As the result of the statistical analysis indicated, no significant correlation existed between the augmentation area and the volume-to-surface ratio. This means that the procedure was equally effective in all cases regardless of the surgical area size.

Most frequently, horizontal hard tissue changes are validated with radiographic or direct clinical linear measurements performed 2 mm apical to the alveolar crest at implantation sites. Thus, the overall horizontal change is calculated mathematically, but exact information on horizontal hard tissue gain and eventual hard tissue loss cannot be assessed. In the current study, spatial registration allowed us to assess the pre- and postoperative CBCT scans simultaneously on each image of the datasets. Binary labelmaps outline the pre- and postoperative alveolar ridge morphology on planar CBCT images, allowing for easier analysis. Due to the hard tissue resorption, the baseline horizontal measurements had to be performed at two levels: (i) 2 mm apical to the initial alveolar crest to determine the baseline ridge width and (ii) 2 mm apical to the follow-up alveolar crest to determine horizontal hard tissue gain. In this second level, the baseline width of the alveolar ridge was usually wider, and values did not accurately represent the initial situation.

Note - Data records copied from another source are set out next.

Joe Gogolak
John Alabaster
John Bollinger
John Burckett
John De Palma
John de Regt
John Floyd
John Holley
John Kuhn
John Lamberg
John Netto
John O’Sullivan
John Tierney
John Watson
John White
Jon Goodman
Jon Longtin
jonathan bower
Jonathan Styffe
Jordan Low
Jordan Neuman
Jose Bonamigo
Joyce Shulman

The results in this investigation using a split-thickness flap design are comparable to data reported on horizontal GBR using a full-thickness flap design [11]. In two studies investigating horizontal hard tissue gain in the treatment of knife-edge ridges [13, 35], the authors reported greater horizontal hard tissue gain than in this current investigation, whereas the follow-up alveolar ridge width values were similar at 7.87 mm in Urban et al. [13] and 8.09 mm in Meloni et al. [35].

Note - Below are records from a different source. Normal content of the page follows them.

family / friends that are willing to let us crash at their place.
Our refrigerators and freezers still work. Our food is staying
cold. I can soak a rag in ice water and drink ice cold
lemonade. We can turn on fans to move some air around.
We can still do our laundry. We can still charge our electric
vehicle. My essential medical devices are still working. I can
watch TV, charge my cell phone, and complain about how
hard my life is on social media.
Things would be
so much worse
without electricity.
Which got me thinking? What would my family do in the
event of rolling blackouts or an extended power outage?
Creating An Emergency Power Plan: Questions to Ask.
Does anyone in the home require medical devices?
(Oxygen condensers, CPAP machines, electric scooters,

With the applied 3D evaluation method, slight hard tissue resorption at the lingual and midcrestal aspects of the surgical area could be demonstrated. In different animal studies, authors have demonstrated that the elevation of either full- or split-thickness flaps induces osteoclast activity that causes subsequent bone resorption [36,37,38,39,40,41]. Similar vertical and horizontal bone loss was observed by Saleh et al. [42] after full-thickness flap elevation during implant placement. In the case of horizontal GBR, similar bone resorption has not previously been described. Notably, bone resorption would have occurred at the buccal aspect as well, but the buccal grafting masked it on the radiographic images. In certain instances, the greatest extent of horizontal hard tissue gain was observed 2–3 mm apical to the baseline marginal crest. This leads to the assumption that the graft either (i) was apically displaced during surgery (e.g., when folding the membrane from the lingual to the buccal aspect) or (ii) shifted apically during the healing period. The alveolar bone crest showed a resorption tendency down to the most coronal point of the grafted area.

Conclusions

With the application of this 3D analysis, horizontal alveolar ridge augmentation procedures using the GBR approach could be evaluated thoroughly, and previously unreported events occurring after healing could be demonstrated. This study showed the occurrence of lingual and midcrestal bone resorption, most likely caused by increased osteoclast activity after the elevation of the periosteum and undesired apical migration of the graft material. Additionally, with the application of the volume-to-surface ratio, the efficacy of the augmentation procedure could be evaluated independently of the surgical area size. The radiographic results achieved with a split-thickness flap design were comparable to those found in the literature. The radiographic changes occurring after horizontal GBR were examined and described on a limited sample size. Although statistical analysis was performed to draw further conclusions on the radiographic hard tissue changes, the entire sample of the ongoing prospective study must be evaluated.